5 Replies Latest reply on Jun 9, 2011 9:25 AM by Astraport2012

    protect a desktop air application

    kipper_bottle_num Level 1

      HI

       

      I currently use Zinc to wrap my swf and then add softlocker copy protection to that

      it all works ok.

       

      I would prefer to use an air application but need to know if is there is a way

      to prevent users just copying it onto other computers.

       

       

      cheers

       

      KBN

        • 1. Re: protect a desktop air application
          commadelimited Level 2

          Once the AIR file is downloaded, a user can copy it to another computer. However, you could potentially add an extra layer of protection by remotely checking IP address against the IP the user downloaded the app from. Just a thought.

          • 2. Re: protect a desktop air application
            Excel Software

            You'll need to create a protected air application with a computer specific activation process.  AirLicense is the easiest way to do that.

             

            www.excelsoftware.com/airlicense.html

             

            This paper should be helpful:

             

            www.excelsoftware.com/protect_air_application.pdf

            • 3. Re: protect a desktop air application
              JasonRiceMedia Level 1

              The method I use will allow you encrpyt most of your source code using a key that is unique to every computer.

               

              The initial download of my software is a simple air app that does not contain the actual program. It is more like a shell that first retreaves a list of the clients mac addresses and the user entered activation code that is created at time of purchase. This is sent to server and logged.  The activation code is saved to a file client side.  At the server the mac address and activation key are used to create the encryption key.  The bulk of the program code is then encrypted using that key, then divided into parts and sent back to the client.

              The client puts the parts back together and saves the encrypted file.

              At runtime the shell finds the mac address list and the activation key, then using same method as server gets the encryption key and decrypts the program file. Run simple check to make sure it loaded. For encyption i found an aes method that works in php and javascript.


              Next I use this code to load the program

              var loader = air.HTMLLoader.createRootWindow(true, options, true, windowBounds);
              loader.cacheResponse=false;
              loader.placeLoadStringContentInApplicationSandbox=true;
              loader.loadString(page);

               

              This method makes it very difficult to copy to another computer although since I wrote it i know there are some weeknesses in the security but to make it harder i obv. the shell code. It at least keeps most from pirating.

               

              However there are issues with this that I have found.

              First i was using networkInfo to get the list of mac address but this failed in a test windows XP computer.  When the wireless was off it did not return the MAC.  I was not able to recreate this in VISTA or 7.  Not sure if it could happen.  Was not tested on a mac computer.  To fix this (at least for windows).  I wrote a simple bat file that gets the MAC list, then converted it to an exe which is included.  This does force you to create native installers.  call the exe with this


              var nativeProcessStartupInfo = new air.NativeProcessStartupInfo();
              var file = air.File.applicationDirectory.resolvePath("findmac.exe");
              nativeProcessStartupInfo.executable = file;
              process = new air.NativeProcess();
              process.start(nativeProcessStartupInfo);
              process.addEventListener(air.ProgressEvent.STANDARD_OUTPUT_DATA, onOutputData);
              process.addEventListener(air.ProgressEvent.STANDARD_ERROR_DATA, onErrorData);
              process.addEventListener(air.NativeProcessExitEvent.EXIT, onExit);
              process.addEventListener(air.IOErrorEvent.STANDARD_OUTPUT_IO_ERROR, onIOError);
              process.addEventListener(air.IOErrorEvent.STANDARD_ERROR_IO_ERROR, onIOError);

               

              put the list  together in the onOutputData event using array.push

              and continue on the onExit event

               

              using the findmac.exe will return the same info every time (that i know of)

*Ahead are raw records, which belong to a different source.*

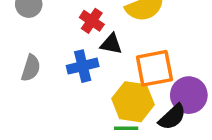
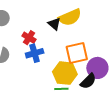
red cross: (92, 21) -> (29, 38), moved
black triangle: (111, 44) -> (54, 24), moved, turned 32

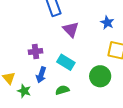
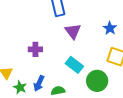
cyan rectangle: (66, 62) -> (74, 65), moved
blue arrow: (41, 75) -> (39, 83), moved

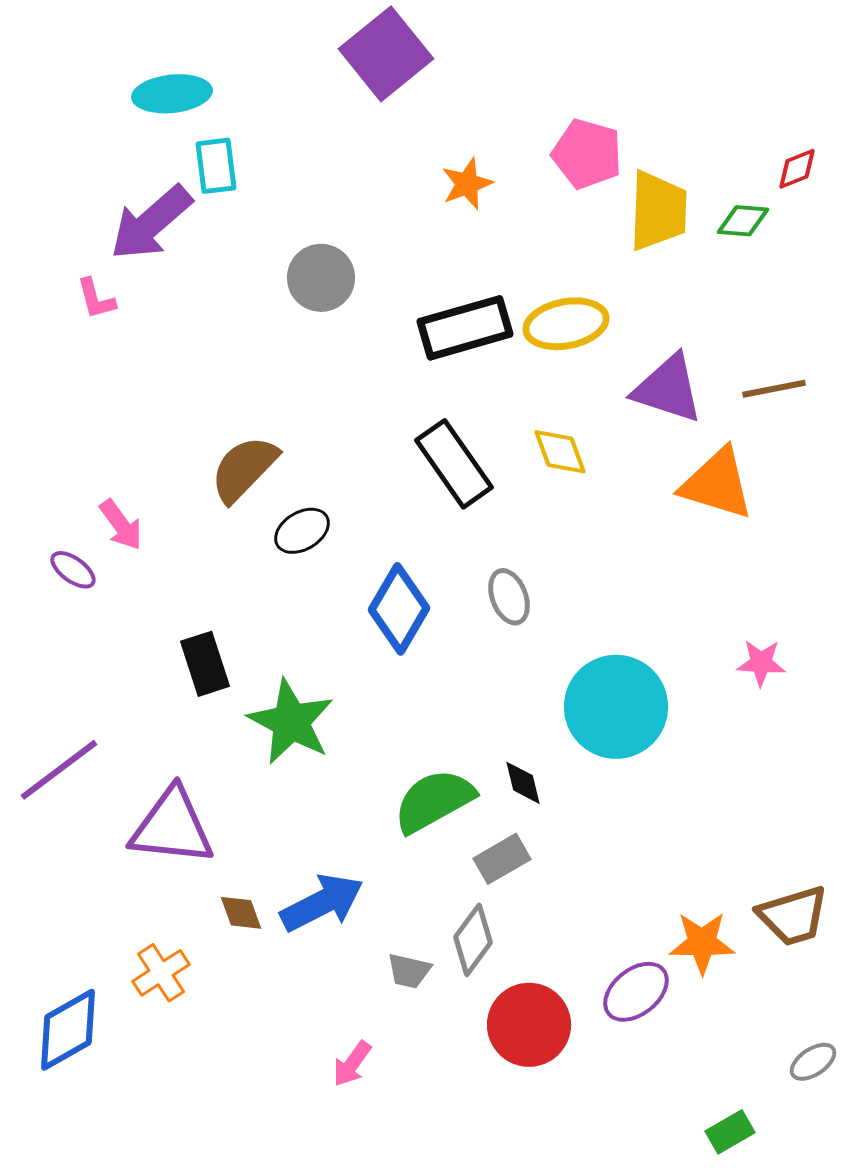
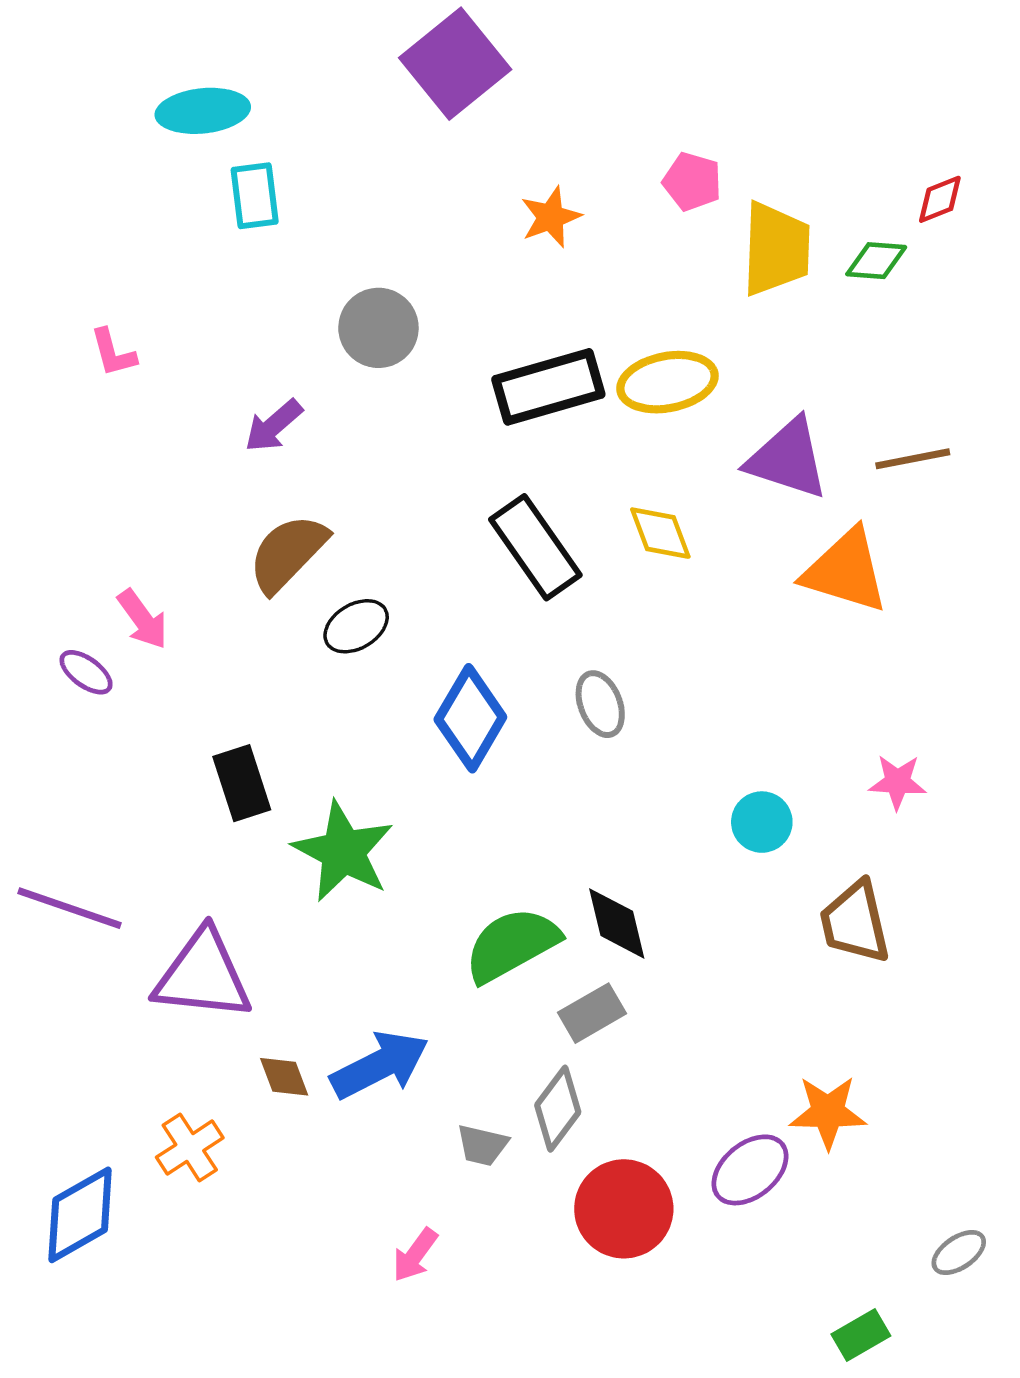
pink pentagon: (587, 154) -> (692, 182), size x0.7
purple arrow: (151, 223) -> (274, 426), moved, size x0.6
cyan circle: (616, 707) -> (762, 822), moved, size x0.5
purple line: (59, 770) -> (69, 908), turned 56
black diamond: (523, 783) -> (617, 923), size x1.4
brown trapezoid: (793, 916) -> (855, 922), moved, turned 94

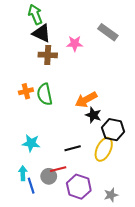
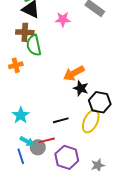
brown cross: (48, 55) -> (25, 32), moved
green semicircle: (45, 94) -> (34, 45), moved
cyan star: (31, 143) -> (21, 115), turned 30
cyan arrow: (23, 173) -> (27, 141), moved, turned 120

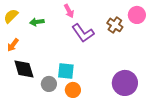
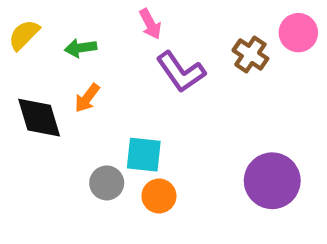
orange arrow: (13, 45) -> (87, 98), moved
black diamond: (24, 69) -> (39, 118), moved

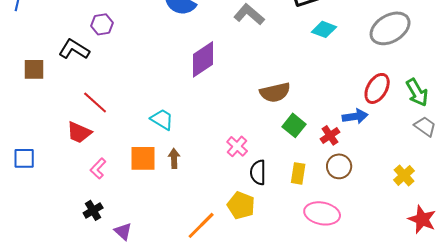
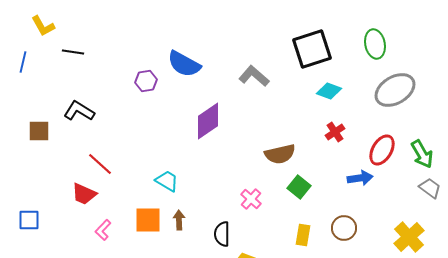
purple hexagon: (102, 24) -> (146, 81), moved
red cross: (330, 135) -> (335, 132), moved
pink cross: (237, 146) -> (251, 199), moved
black semicircle: (258, 172) -> (222, 234), moved
yellow cross: (404, 175) -> (409, 237), size x1.4

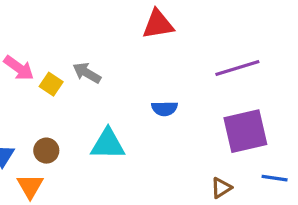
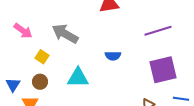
gray arrow: (87, 73) -> (65, 34), size x1.5
yellow square: (51, 84) -> (42, 57), moved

              beware thought that using the native install will break the standard application update process so you will have to write your own.  my updates are processed the same way as above.

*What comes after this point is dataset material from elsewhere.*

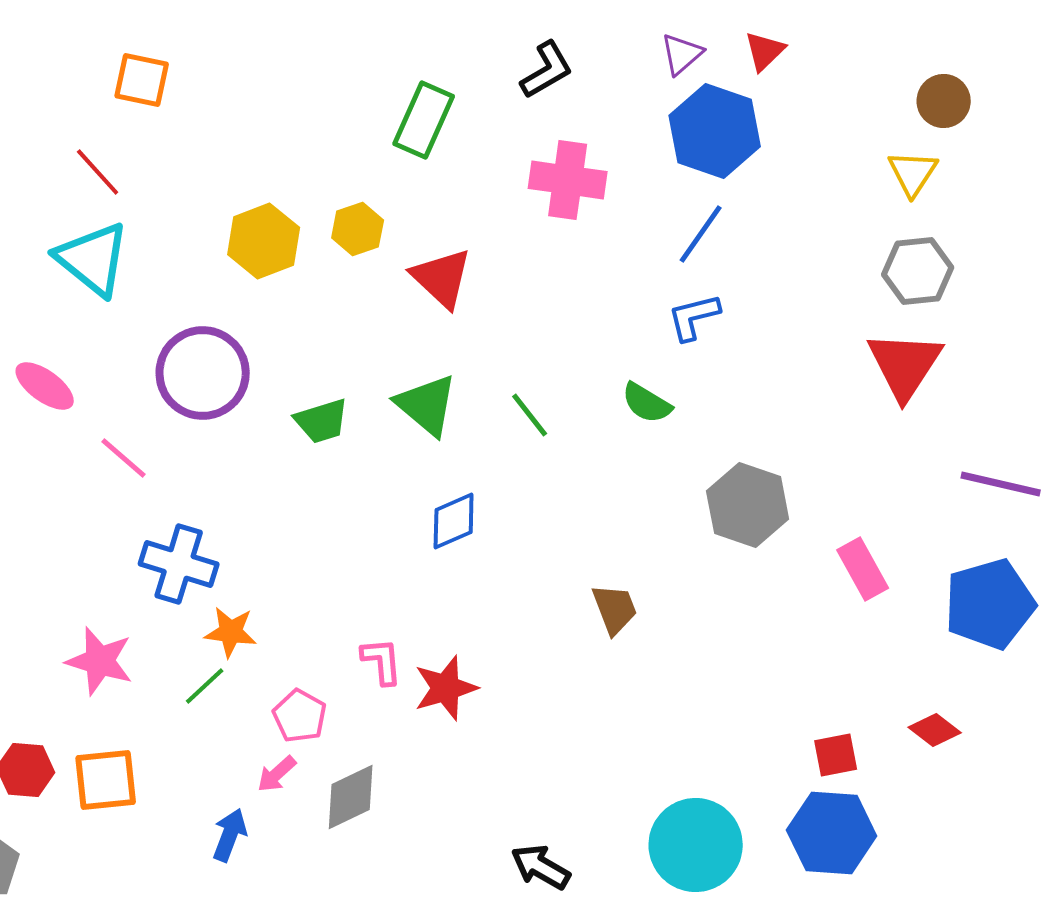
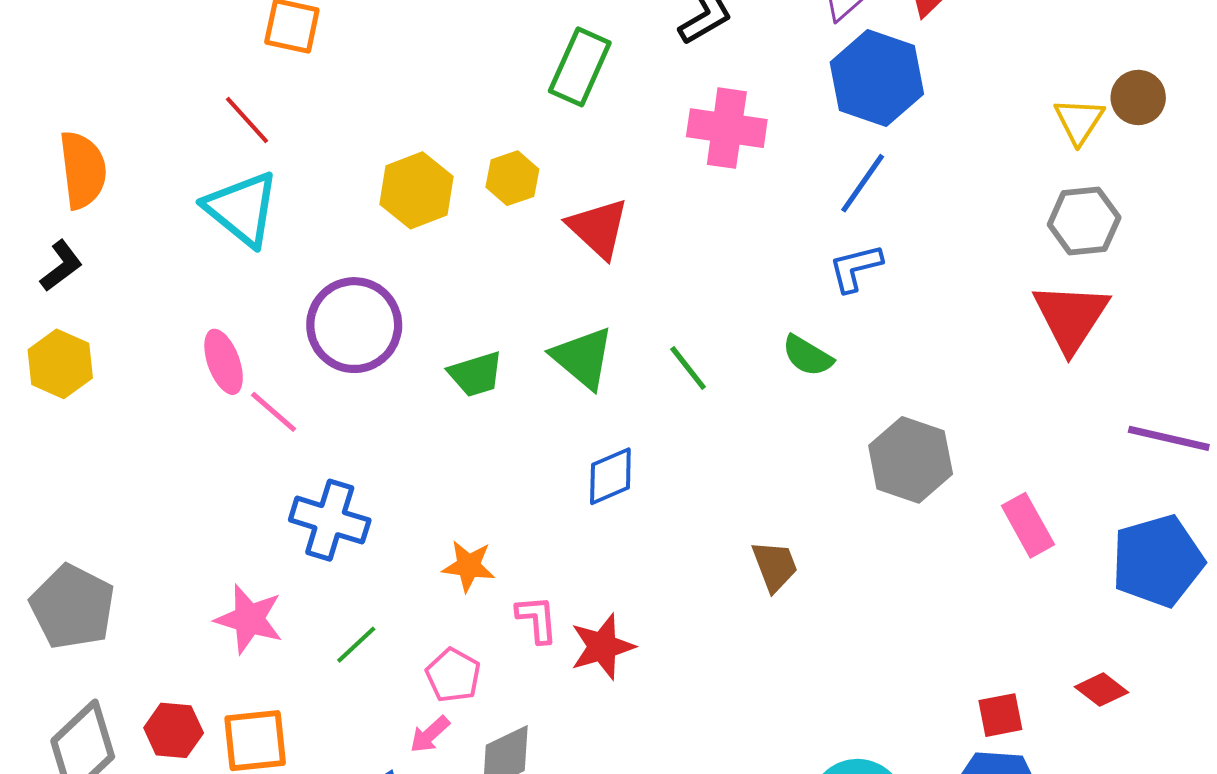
brown circle: (944, 101) -> (1138, 97), moved
pink ellipse: (45, 386) -> (224, 362), moved, turned 34
orange star: (231, 632) -> (469, 566), moved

              This is contents of the .bat file to get the mac list

              @Echo off
              SETLOCAL
              SET MAC=
              SET Media=Connected
              FOR /F "Tokens=1-2 Delims=:" %%a in ('ipconfig /all^| FIND "Physical Address"') do @echo %%b
              ENDLOCAL

               

              using this method makes it simple to implement at try before you by method.  at runtime if no activation code get try me version from server instead of full version.

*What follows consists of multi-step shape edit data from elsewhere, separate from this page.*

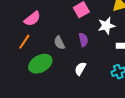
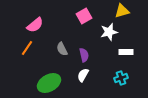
purple semicircle: (83, 40) -> (84, 55), moved
green ellipse: (40, 64) -> (49, 83), moved

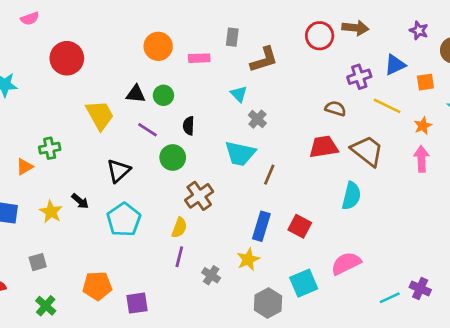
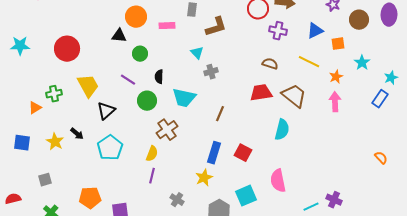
red circle: (67, 58) -> (67, 49), moved
purple cross: (359, 77) -> (278, 31), moved, turned 30
black triangle: (136, 94) -> (119, 36), moved
yellow trapezoid: (100, 115) -> (88, 86), moved
gray cross: (257, 119) -> (211, 72), turned 32
cyan trapezoid: (240, 154) -> (184, 98), moved
pink semicircle: (346, 263) -> (278, 181), turned -75
gray cross: (211, 275) -> (177, 200), moved

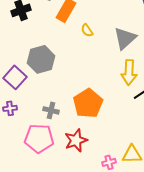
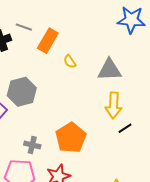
gray triangle: (125, 38) -> (109, 70), turned 40

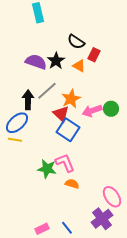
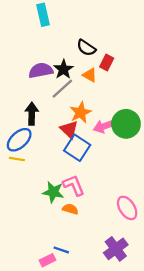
purple semicircle: (36, 62) -> (41, 70), turned -30
gray line: (47, 91) -> (62, 89), moved
green circle: (111, 109) -> (126, 124), size x1.6
orange semicircle: (72, 184) -> (70, 209), moved
pink ellipse: (112, 197) -> (127, 208), moved
blue line: (67, 228) -> (61, 250), moved, turned -32

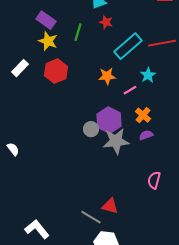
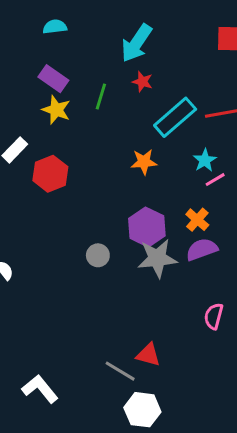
red hexagon: (56, 71) -> (50, 174), moved
pink line: (130, 90) -> (215, 180), moved
gray circle: (91, 129) -> (98, 255), moved
purple semicircle: (146, 135) -> (202, 249), size x1.5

              • 4. Re: protect a desktop air application
                JasonRiceMedia Level 1

                one last note.

                I found that one time the findmac.exe returned the exact same list only in a different order, so keep that in mind.

                • 5. Re: protect a desktop air application
                  Astraport2012 Level 1

                  JasonRiceMedia,

                   

                  Excellent information. Could you explain in more detail your method? Or give a detailed description or sample code?